Oil & gas related counters such as Kencana, SapuraCrest and Scomi Group should attract buyers on dips given the firm crude oil prices, says a head of research
Daily technical momentum indicators have signalled initial overbought conditions for the local market, suggesting profit-taking consolidation should follow after last week's strong rally. However, the anticipated profit-taking should be shallow, with the strong average daily trading volume which jumped to a six-month high providing a good downside cushion. Revival of rotational plays should highlight lower liners as blue chips consolidate.
Following last week's breakout to a near 20-month high, immediate support for the FBM KLCI is revised to 1,287, the 23.6%FR Fibonacci Retracement (FR) of the upswing from the 1,248 pivot low of November 30 to the January 7 high of 1,299.7. Stronger retracement supports are at 1,280 and 1,274, the respective 38.2 per cent FR and 50 per cent FR levels. Expect the recent high near 1,300 and April 29 2008 pivot high of 1,305 to act as immediate hurdles capping upside pending a breakout, which could take the benchmark index up to 1,354 in coming weeks.
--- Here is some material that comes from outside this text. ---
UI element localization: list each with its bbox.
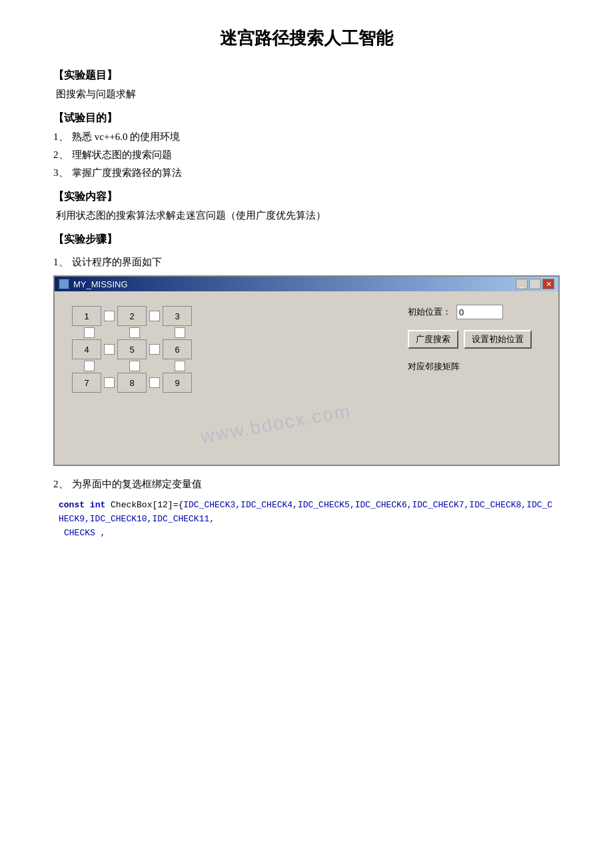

On blue chips, investors may look for buying opportunity on profit-taking dips in Genting Bhd, Maybank, Sime Darby and Tenaga for medium-term upside. However, look to sell rallies on MRCB, Tebrau and UEM Land given the weak follow-through buying momentum. Meanwhile, oil & gas related counters such as Kencana, SapuraCrest and Scomi Group should attract buyers on dips given the firm crude oil prices, while other lower liners such as 3A Resources, JAKS Resources, KHSB and KPS may also attract buyers for rotational play.
The subject expressed above is based purely on technical analysis and opinions of the writer. It is not a solicitation to buy or sell.